DATA FOR ANALYSIS >>
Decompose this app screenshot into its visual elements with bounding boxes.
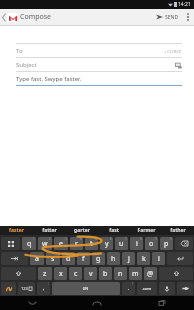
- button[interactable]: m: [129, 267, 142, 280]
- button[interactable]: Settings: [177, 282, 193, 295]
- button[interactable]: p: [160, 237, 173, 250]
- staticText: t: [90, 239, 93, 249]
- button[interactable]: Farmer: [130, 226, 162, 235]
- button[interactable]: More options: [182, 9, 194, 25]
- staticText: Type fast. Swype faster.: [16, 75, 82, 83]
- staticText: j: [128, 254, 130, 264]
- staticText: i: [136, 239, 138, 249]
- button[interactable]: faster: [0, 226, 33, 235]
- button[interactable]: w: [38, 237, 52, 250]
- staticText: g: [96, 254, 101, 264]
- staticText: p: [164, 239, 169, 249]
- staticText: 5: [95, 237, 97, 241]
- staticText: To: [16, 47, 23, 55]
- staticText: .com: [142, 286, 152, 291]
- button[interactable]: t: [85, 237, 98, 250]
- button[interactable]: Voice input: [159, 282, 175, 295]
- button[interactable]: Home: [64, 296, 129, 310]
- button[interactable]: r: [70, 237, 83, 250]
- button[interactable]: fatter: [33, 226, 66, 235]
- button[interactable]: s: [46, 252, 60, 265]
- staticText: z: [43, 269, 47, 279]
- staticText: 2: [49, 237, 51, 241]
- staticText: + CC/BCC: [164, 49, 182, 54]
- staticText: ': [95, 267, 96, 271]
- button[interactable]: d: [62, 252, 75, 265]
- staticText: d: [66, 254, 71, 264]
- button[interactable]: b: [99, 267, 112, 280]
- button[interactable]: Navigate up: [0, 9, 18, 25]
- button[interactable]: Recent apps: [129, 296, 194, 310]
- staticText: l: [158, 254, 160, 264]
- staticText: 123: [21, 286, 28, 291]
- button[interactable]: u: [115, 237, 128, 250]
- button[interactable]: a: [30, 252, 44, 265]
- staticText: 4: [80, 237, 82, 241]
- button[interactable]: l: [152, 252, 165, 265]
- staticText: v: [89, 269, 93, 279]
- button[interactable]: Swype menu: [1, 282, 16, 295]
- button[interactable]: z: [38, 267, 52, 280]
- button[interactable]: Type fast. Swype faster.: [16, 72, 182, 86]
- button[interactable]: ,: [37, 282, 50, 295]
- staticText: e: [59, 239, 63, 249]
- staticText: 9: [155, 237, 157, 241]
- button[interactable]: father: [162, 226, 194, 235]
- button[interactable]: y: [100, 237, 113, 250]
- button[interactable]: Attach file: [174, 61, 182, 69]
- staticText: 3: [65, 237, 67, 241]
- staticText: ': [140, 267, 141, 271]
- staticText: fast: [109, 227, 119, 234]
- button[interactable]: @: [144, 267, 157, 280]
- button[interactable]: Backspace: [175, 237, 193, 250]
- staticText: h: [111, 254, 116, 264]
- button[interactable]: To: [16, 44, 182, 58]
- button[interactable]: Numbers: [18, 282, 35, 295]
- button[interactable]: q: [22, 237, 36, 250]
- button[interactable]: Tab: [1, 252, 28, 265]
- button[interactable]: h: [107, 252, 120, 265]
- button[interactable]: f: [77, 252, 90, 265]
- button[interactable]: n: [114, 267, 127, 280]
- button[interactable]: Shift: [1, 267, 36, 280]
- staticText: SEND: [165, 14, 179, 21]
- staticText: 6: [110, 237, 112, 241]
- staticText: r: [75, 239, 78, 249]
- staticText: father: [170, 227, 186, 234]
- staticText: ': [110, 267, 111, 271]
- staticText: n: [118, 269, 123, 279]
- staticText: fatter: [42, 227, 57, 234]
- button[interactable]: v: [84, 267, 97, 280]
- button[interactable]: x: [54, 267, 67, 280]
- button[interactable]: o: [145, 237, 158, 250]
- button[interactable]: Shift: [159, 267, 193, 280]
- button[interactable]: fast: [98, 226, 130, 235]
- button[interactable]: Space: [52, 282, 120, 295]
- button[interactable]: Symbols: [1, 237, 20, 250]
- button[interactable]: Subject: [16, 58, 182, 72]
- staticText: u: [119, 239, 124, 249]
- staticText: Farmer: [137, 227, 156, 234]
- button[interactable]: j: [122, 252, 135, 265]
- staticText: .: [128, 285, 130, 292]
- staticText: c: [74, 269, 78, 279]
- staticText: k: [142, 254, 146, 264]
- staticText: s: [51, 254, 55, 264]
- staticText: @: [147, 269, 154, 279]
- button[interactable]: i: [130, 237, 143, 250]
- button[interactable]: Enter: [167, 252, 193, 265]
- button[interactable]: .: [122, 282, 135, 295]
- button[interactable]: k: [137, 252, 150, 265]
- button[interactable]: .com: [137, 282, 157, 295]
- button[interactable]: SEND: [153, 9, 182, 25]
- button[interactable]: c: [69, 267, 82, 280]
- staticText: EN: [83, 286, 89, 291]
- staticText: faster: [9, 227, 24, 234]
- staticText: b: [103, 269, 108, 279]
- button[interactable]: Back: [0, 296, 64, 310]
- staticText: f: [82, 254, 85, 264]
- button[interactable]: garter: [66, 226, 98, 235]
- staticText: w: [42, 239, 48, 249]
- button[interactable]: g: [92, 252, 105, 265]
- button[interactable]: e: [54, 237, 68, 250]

YOUR GOAL >> Exclude the images and copy every record above exactly.

REPLY TO THE TASK >>
Decompose this app screenshot into its visual elements with bounding boxes.
- button[interactable]: m: [129, 267, 142, 280]
- button[interactable]: Settings: [177, 282, 193, 295]
- button[interactable]: p: [160, 237, 173, 250]
- staticText: t: [90, 239, 93, 249]
- button[interactable]: Farmer: [130, 226, 162, 235]
- button[interactable]: More options: [182, 9, 194, 25]
- staticText: Type fast. Swype faster.: [16, 75, 82, 83]
- staticText: j: [128, 254, 130, 264]
- staticText: i: [136, 239, 138, 249]
- button[interactable]: faster: [0, 226, 33, 235]
- button[interactable]: w: [38, 237, 52, 250]
- staticText: g: [96, 254, 101, 264]
- staticText: p: [164, 239, 169, 249]
- staticText: 5: [95, 237, 97, 241]
- staticText: To: [16, 47, 23, 55]
- staticText: .com: [142, 286, 152, 291]
- button[interactable]: t: [85, 237, 98, 250]
- button[interactable]: Voice input: [159, 282, 175, 295]
- button[interactable]: Home: [64, 296, 129, 310]
- button[interactable]: r: [70, 237, 83, 250]
- button[interactable]: fatter: [33, 226, 66, 235]
- button[interactable]: s: [46, 252, 60, 265]
- staticText: z: [43, 269, 47, 279]
- staticText: 2: [49, 237, 51, 241]
- staticText: + CC/BCC: [164, 49, 182, 54]
- staticText: ': [95, 267, 96, 271]
- button[interactable]: d: [62, 252, 75, 265]
- staticText: d: [66, 254, 71, 264]
- button[interactable]: b: [99, 267, 112, 280]
- button[interactable]: Navigate up: [0, 9, 18, 25]
- button[interactable]: Recent apps: [129, 296, 194, 310]
- staticText: l: [158, 254, 160, 264]
- staticText: 123: [21, 286, 28, 291]
- button[interactable]: u: [115, 237, 128, 250]
- button[interactable]: a: [30, 252, 44, 265]
- staticText: 4: [80, 237, 82, 241]
- button[interactable]: l: [152, 252, 165, 265]
- staticText: v: [89, 269, 93, 279]
- button[interactable]: Swype menu: [1, 282, 16, 295]
- button[interactable]: z: [38, 267, 52, 280]
- button[interactable]: Type fast. Swype faster.: [16, 72, 182, 86]
- button[interactable]: ,: [37, 282, 50, 295]
- staticText: e: [59, 239, 63, 249]
- staticText: 9: [155, 237, 157, 241]
- button[interactable]: father: [162, 226, 194, 235]
- button[interactable]: y: [100, 237, 113, 250]
- button[interactable]: Attach file: [174, 61, 182, 69]
- staticText: 3: [65, 237, 67, 241]
- staticText: ': [140, 267, 141, 271]
- staticText: fast: [109, 227, 119, 234]
- button[interactable]: @: [144, 267, 157, 280]
- button[interactable]: Backspace: [175, 237, 193, 250]
- staticText: h: [111, 254, 116, 264]
- button[interactable]: To: [16, 44, 182, 58]
- button[interactable]: Numbers: [18, 282, 35, 295]
- button[interactable]: q: [22, 237, 36, 250]
- button[interactable]: Tab: [1, 252, 28, 265]
- button[interactable]: h: [107, 252, 120, 265]
- button[interactable]: f: [77, 252, 90, 265]
- button[interactable]: n: [114, 267, 127, 280]
- button[interactable]: Shift: [1, 267, 36, 280]
- staticText: SEND: [165, 14, 179, 21]
- staticText: 6: [110, 237, 112, 241]
- staticText: r: [75, 239, 78, 249]
- staticText: father: [170, 227, 186, 234]
- staticText: ': [110, 267, 111, 271]
- staticText: n: [118, 269, 123, 279]
- staticText: fatter: [42, 227, 57, 234]
- button[interactable]: v: [84, 267, 97, 280]
- button[interactable]: x: [54, 267, 67, 280]
- button[interactable]: o: [145, 237, 158, 250]
- button[interactable]: Shift: [159, 267, 193, 280]
- button[interactable]: fast: [98, 226, 130, 235]
- button[interactable]: Space: [52, 282, 120, 295]
- button[interactable]: Symbols: [1, 237, 20, 250]
- button[interactable]: Subject: [16, 58, 182, 72]
- staticText: u: [119, 239, 124, 249]
- staticText: Farmer: [137, 227, 156, 234]
- button[interactable]: j: [122, 252, 135, 265]
- staticText: .: [128, 285, 130, 292]
- staticText: c: [74, 269, 78, 279]
- staticText: k: [142, 254, 146, 264]
- staticText: s: [51, 254, 55, 264]
- staticText: @: [147, 269, 154, 279]
- button[interactable]: i: [130, 237, 143, 250]
- button[interactable]: Enter: [167, 252, 193, 265]
- button[interactable]: .: [122, 282, 135, 295]
- button[interactable]: k: [137, 252, 150, 265]
- button[interactable]: .com: [137, 282, 157, 295]
- button[interactable]: SEND: [153, 9, 182, 25]
- button[interactable]: c: [69, 267, 82, 280]
- staticText: EN: [83, 286, 89, 291]
- staticText: faster: [9, 227, 24, 234]
- staticText: b: [103, 269, 108, 279]
- button[interactable]: Back: [0, 296, 64, 310]
- staticText: f: [82, 254, 85, 264]
- button[interactable]: garter: [66, 226, 98, 235]
- staticText: w: [42, 239, 48, 249]
- button[interactable]: g: [92, 252, 105, 265]
- button[interactable]: e: [54, 237, 68, 250]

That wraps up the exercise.